--- START ---

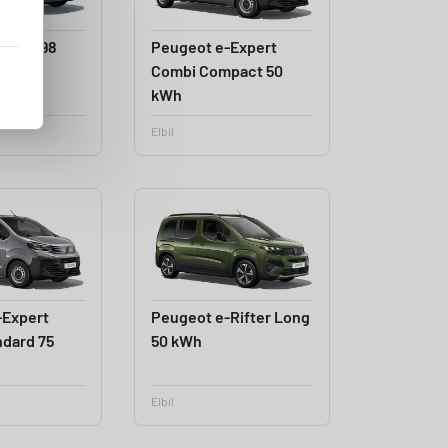
-5008 98
Peugeot e-Expert
Range
Combi Compact 50
kWh
Elbil
-Expert
Peugeot e-Rifter Long
ndard 75
50 kWh
Elbil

--- END ---

> [What the exercise asks]
Retype all records exactly as shown above, images excluded.

> [Expected answer]
-5008 98
Peugeot e-Expert
Range
Combi Compact 50
kWh
Elbil
-Expert
Peugeot e-Rifter Long
ndard 75
50 kWh
Elbil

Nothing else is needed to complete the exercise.